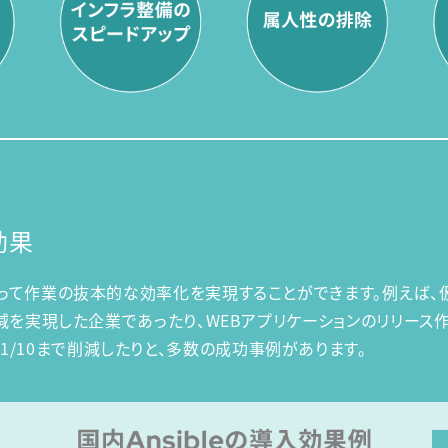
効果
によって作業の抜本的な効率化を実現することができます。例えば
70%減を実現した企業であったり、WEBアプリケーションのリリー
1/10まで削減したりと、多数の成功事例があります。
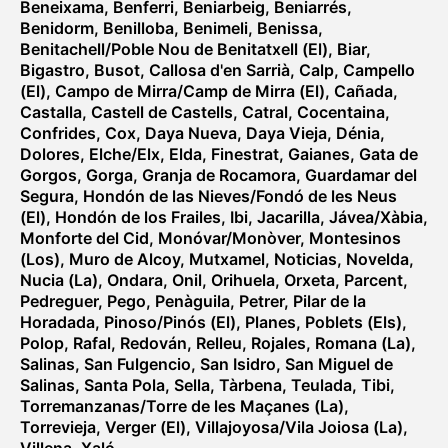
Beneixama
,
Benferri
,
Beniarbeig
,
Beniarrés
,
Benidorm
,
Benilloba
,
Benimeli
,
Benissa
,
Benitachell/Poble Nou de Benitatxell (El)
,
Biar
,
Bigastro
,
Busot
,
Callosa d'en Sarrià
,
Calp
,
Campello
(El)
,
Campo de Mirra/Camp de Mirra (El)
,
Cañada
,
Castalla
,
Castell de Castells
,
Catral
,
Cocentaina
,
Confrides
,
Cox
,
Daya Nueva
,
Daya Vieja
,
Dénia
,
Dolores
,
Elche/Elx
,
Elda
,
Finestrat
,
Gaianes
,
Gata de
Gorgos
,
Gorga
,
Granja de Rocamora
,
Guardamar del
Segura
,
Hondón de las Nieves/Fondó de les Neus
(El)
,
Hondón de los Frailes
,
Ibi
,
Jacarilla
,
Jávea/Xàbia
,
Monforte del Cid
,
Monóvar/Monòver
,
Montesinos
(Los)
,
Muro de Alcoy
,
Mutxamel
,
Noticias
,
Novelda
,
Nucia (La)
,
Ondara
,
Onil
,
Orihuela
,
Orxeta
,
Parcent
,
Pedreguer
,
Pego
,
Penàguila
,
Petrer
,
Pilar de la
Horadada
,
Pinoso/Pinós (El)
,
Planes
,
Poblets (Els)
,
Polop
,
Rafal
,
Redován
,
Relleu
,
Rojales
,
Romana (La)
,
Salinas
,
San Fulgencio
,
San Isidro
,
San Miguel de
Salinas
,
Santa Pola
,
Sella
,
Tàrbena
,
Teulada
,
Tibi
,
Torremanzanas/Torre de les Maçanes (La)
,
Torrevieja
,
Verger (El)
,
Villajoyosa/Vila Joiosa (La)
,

--

# Task objective
Give every record back exactly as it reads, with no images.

# Written reply
効果
によって作業の抜本的な効率化を実現することができます。例えば
70%減を実現した企業であったり、WEBアプリケーションのリリー
1/10まで削減したりと、多数の成功事例があります。
Beneixama
,
Benferri
,
Beniarbeig
,
Beniarrés
,
Benidorm
,
Benilloba
,
Benimeli
,
Benissa
,
Benitachell/Poble Nou de Benitatxell (El)
,
Biar
,
Bigastro
,
Busot
,
Callosa d'en Sarrià
,
Calp
,
Campello
(El)
,
Campo de Mirra/Camp de Mirra (El)
,
Cañada
,
Castalla
,
Castell de Castells
,
Catral
,
Cocentaina
,
Confrides
,
Cox
,
Daya Nueva
,
Daya Vieja
,
Dénia
,
Dolores
,
Elche/Elx
,
Elda
,
Finestrat
,
Gaianes
,
Gata de
Gorgos
,
Gorga
,
Granja de Rocamora
,
Guardamar del
Segura
,
Hondón de las Nieves/Fondó de les Neus
(El)
,
Hondón de los Frailes
,
Ibi
,
Jacarilla
,
Jávea/Xàbia
,
Monforte del Cid
,
Monóvar/Monòver
,
Montesinos
(Los)
,
Muro de Alcoy
,
Mutxamel
,
Noticias
,
Novelda
,
Nucia (La)
,
Ondara
,
Onil
,
Orihuela
,
Orxeta
,
Parcent
,
Pedreguer
,
Pego
,
Penàguila
,
Petrer
,
Pilar de la
Horadada
,
Pinoso/Pinós (El)
,
Planes
,
Poblets (Els)
,
Polop
,
Rafal
,
Redován
,
Relleu
,
Rojales
,
Romana (La)
,
Salinas
,
San Fulgencio
,
San Isidro
,
San Miguel de
Salinas
,
Santa Pola
,
Sella
,
Tàrbena
,
Teulada
,
Tibi
,
Torremanzanas/Torre de les Maçanes (La)
,
Torrevieja
,
Verger (El)
,
Villajoyosa/Vila Joiosa (La)
,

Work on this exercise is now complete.